The munition will be guided semi-automatically by television or IR guidance heads, which will be swappable as needed depending on the visibility and weather conditions.
This loitering munition is special in that it is being developed with a GPS-independent navigation capability, meaning it would be capable of fulfilling its mission objectives even in severe EW jamming environments.
The munition will be available with warheads of several different types and weights. Work is now underway on a FAE warhead weighing 10 kg, but other warhead types, including inter alia HEAT and HEF are also under consideration for this application.

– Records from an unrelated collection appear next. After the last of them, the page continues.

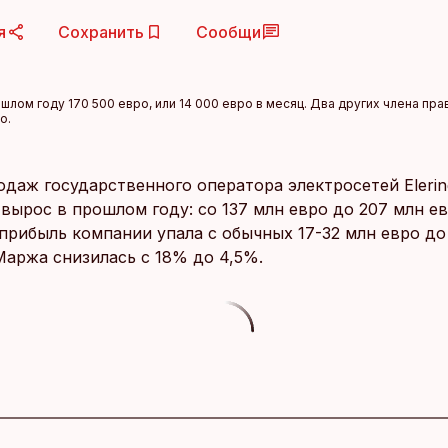
я
Сохранить
Сообщи
рошлом году 170 500 евро, или 14 000 евро в месяц. Два других члена п
о.
одаж государственного оператора электросетей Elerin
вырос в прошлом году: со 137 млн евро до 207 млн е
 прибыль компании упала с обычных 17-32 млн евро до
Маржа снизилась с 18% до 4,5%.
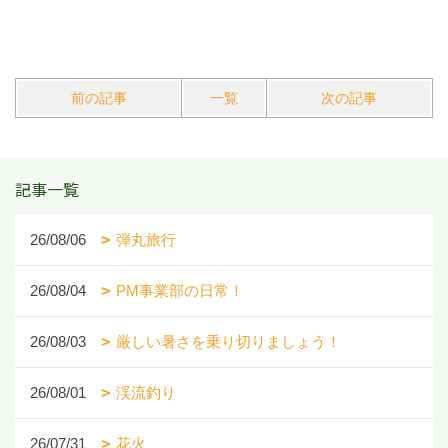
前の記事
一覧
次の記事
記事一覧
26/08/06
弾丸旅行
26/08/04
PM事業部の日常！
26/08/03
厳しい暑さを乗り切りましょう！
26/08/01
渓流釣り
26/07/31
花火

Hrim has now reached the stage of factory flight trials and is being prepared to enter official qualification trials process that is potentially leading to Approval for Service Use.
The year 2019 also saw the release of next evolution to Ukraine’s renowned spy drone People’s Drone PD-1 -- a modular unmanned aerial vehicle platform developed by The People's Project -- Ukrainian Nationwide Volunteer Center in collaboration with UkrSpecSystems.
Initially developed in a fixed-wing configuration for ISR roles, PD-1 was, in 2018, redesigned to add a ground attack capability along with a VTOL capability to enable the drone to take off like a quadcopter.
This new iteration of PD-1 features a new, more powerful engine and a 8-kg payload package comprising two loitering munitions, each armed with a 3 kg warhead and designed to be deployable from hardpoints on each of the wings.
In its most recent configuration, the PD-1 drone is able to endure flight durations of up to 5 hours, at altitudes of up to 2,000 m.
At 1,000 altitude, miss distance would be in the range of 10 m, depending on whether the munition is fitted with capabilities for precise targeting and in-flight trajectory update.
In addition to UCAV technologies listed above, mention should also be made about the future short-range tactical UAS ‘Horlytsia’ (Ukrainian for ‘dove’) that is being developed by SE Antonov. The UAV was flight tested in October 2017 after having succeeded through survivability and wind tunnel trials.
Horlytsia is designed with a nonstop flying range of 1,050 km, an operational combat radius of 80 km, and a maximum in-air endurance of 7 hours.
Antonov says it is now working collaboratively with the Design & Development Company Luch, Kyiv, to equip Horlytsia with lightweight missile weapons, which would bring it into the category of tactical UCAS.
As of the end of 2019, the Hortysia UCAS project is still in progression.
The onset of Russian military intrusion in Eastern Ukraine had driven a surge in development of UAS technologies meeting the requirements of defense and public safety customers in Ukraine. Within a few years there emerged a varied range of UAVs equipped primarily for ISR and gunfire spotting roles. But real-world experience with their use in combat operations, along with a growing requirement for capabilities to defeat and destroy ground targets, especially in urban and built-up operational settings like in Eastern Ukraine’s Donbas necessitated an expansion of the range of missions for military UAVs. This has resulted in the emergence of a range of precision attack drones capable of destroying enemy targets with minimum risk to nearby civilian lives and infrastructure. Although many of them are still in the stage of development and testing, they hold the promise of being adopted by the Ukrainian military to bolster its warfighting capability.